▸ **Exercise data**:
——

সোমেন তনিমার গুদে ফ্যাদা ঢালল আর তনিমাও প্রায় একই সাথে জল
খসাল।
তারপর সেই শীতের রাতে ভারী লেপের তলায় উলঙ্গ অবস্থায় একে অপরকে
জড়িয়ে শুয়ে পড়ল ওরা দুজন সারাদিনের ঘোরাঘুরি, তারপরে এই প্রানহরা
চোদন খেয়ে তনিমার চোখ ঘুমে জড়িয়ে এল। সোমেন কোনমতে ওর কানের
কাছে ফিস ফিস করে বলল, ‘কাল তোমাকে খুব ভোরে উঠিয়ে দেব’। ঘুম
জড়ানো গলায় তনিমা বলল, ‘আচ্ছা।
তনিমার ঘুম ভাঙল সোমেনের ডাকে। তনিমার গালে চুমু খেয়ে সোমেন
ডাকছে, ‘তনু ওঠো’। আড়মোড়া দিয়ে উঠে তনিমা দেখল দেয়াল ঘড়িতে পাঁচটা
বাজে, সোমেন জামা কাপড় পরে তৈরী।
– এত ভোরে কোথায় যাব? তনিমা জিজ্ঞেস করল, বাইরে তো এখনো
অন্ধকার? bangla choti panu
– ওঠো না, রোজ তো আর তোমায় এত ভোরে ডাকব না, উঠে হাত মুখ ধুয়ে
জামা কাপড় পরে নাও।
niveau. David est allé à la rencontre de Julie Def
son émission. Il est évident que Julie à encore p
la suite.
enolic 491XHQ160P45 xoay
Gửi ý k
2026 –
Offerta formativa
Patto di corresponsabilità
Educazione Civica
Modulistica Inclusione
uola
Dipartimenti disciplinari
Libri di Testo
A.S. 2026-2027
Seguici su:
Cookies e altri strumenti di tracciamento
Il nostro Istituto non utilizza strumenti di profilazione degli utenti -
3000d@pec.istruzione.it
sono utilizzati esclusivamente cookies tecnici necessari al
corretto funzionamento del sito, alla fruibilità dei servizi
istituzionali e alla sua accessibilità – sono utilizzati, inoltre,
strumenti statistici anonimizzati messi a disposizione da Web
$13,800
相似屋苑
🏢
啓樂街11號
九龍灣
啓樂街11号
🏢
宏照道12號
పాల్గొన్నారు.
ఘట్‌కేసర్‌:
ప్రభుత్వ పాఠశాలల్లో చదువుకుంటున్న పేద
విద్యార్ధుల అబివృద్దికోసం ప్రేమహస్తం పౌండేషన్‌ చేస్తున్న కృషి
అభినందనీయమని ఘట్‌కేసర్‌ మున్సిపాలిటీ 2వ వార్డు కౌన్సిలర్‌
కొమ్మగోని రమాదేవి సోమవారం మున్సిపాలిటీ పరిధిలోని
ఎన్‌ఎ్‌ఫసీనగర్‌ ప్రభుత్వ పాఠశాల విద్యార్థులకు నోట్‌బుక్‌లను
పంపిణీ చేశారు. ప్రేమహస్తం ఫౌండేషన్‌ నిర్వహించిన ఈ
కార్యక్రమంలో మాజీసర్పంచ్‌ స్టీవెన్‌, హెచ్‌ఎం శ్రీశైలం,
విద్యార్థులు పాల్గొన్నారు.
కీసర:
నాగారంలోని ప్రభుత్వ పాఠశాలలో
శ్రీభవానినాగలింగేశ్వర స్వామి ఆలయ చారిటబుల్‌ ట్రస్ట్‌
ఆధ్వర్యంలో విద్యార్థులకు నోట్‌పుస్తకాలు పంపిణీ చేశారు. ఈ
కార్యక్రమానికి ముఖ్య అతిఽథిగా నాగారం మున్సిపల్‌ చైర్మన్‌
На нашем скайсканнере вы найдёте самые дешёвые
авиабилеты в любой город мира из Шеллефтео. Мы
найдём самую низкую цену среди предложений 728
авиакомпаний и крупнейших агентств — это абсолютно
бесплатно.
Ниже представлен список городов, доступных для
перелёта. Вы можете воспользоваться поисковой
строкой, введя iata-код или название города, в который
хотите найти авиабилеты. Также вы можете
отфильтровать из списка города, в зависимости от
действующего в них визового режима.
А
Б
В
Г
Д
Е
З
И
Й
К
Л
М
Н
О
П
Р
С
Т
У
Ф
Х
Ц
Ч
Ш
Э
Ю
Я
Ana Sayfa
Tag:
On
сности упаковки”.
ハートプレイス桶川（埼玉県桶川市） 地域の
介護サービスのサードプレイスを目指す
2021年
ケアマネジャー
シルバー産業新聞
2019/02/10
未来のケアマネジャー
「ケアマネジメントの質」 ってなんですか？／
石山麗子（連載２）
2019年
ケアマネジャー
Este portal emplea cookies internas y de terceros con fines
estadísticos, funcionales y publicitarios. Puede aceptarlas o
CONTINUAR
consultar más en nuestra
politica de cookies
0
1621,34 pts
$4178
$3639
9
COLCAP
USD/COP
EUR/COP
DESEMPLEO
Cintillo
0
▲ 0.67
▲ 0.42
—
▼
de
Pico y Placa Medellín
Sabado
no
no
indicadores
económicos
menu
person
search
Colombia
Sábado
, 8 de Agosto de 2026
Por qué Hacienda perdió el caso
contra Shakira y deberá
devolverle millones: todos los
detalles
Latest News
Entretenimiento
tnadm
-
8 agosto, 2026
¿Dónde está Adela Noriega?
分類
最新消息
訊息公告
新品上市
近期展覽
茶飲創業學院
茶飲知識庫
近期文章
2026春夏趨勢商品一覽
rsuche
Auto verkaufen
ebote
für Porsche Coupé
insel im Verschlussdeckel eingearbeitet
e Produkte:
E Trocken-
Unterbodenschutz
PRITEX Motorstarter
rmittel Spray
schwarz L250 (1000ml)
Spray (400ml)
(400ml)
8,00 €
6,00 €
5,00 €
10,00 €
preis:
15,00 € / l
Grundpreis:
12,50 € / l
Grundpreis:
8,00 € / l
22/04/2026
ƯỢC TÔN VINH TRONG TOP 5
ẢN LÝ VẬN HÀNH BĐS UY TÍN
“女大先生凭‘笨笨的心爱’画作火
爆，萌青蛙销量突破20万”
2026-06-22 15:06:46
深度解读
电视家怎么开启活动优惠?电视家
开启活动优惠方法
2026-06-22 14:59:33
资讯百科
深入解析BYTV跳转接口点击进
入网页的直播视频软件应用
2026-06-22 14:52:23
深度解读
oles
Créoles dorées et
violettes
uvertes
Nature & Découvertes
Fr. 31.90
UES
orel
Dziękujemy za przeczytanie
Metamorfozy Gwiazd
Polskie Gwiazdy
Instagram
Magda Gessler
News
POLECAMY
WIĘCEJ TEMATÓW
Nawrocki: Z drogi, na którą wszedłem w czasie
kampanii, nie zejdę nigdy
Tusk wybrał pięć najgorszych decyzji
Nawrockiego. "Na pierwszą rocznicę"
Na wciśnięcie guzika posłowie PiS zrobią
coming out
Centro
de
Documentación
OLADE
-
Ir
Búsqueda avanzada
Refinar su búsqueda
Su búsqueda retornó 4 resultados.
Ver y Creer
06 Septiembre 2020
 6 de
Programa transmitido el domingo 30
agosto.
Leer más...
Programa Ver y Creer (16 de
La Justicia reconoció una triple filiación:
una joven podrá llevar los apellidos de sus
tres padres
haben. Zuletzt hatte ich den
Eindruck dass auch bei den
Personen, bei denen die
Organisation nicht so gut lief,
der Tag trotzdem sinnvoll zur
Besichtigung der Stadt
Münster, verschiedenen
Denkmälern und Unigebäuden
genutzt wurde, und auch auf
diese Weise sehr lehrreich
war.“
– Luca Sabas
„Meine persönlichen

——

▸ **Your objective**:
All lines in the data above from the one with "Cookies e altri strumenti di tracciamento" through the one with "хотите найти авиабилеты. Также вы можете" must be repeated exactly, and no others.

▸ **Task result**:
Cookies e altri strumenti di tracciamento
Il nostro Istituto non utilizza strumenti di profilazione degli utenti -
3000d@pec.istruzione.it
sono utilizzati esclusivamente cookies tecnici necessari al
corretto funzionamento del sito, alla fruibilità dei servizi
istituzionali e alla sua accessibilità – sono utilizzati, inoltre,
strumenti statistici anonimizzati messi a disposizione da Web
$13,800
相似屋苑
🏢
啓樂街11號
九龍灣
啓樂街11号
🏢
宏照道12號
పాల్గొన్నారు.
ఘట్‌కేసర్‌:
ప్రభుత్వ పాఠశాలల్లో చదువుకుంటున్న పేద
విద్యార్ధుల అబివృద్దికోసం ప్రేమహస్తం పౌండేషన్‌ చేస్తున్న కృషి
అభినందనీయమని ఘట్‌కేసర్‌ మున్సిపాలిటీ 2వ వార్డు కౌన్సిలర్‌
కొమ్మగోని రమాదేవి సోమవారం మున్సిపాలిటీ పరిధిలోని
ఎన్‌ఎ్‌ఫసీనగర్‌ ప్రభుత్వ పాఠశాల విద్యార్థులకు నోట్‌బుక్‌లను
పంపిణీ చేశారు. ప్రేమహస్తం ఫౌండేషన్‌ నిర్వహించిన ఈ
కార్యక్రమంలో మాజీసర్పంచ్‌ స్టీవెన్‌, హెచ్‌ఎం శ్రీశైలం,
విద్యార్థులు పాల్గొన్నారు.
కీసర:
నాగారంలోని ప్రభుత్వ పాఠశాలలో
శ్రీభవానినాగలింగేశ్వర స్వామి ఆలయ చారిటబుల్‌ ట్రస్ట్‌
ఆధ్వర్యంలో విద్యార్థులకు నోట్‌పుస్తకాలు పంపిణీ చేశారు. ఈ
కార్యక్రమానికి ముఖ్య అతిఽథిగా నాగారం మున్సిపల్‌ చైర్మన్‌
На нашем скайсканнере вы найдёте самые дешёвые
авиабилеты в любой город мира из Шеллефтео. Мы
найдём самую низкую цену среди предложений 728
авиакомпаний и крупнейших агентств — это абсолютно
бесплатно.
Ниже представлен список городов, доступных для
перелёта. Вы можете воспользоваться поисковой
строкой, введя iata-код или название города, в который
хотите найти авиабилеты. Также вы можете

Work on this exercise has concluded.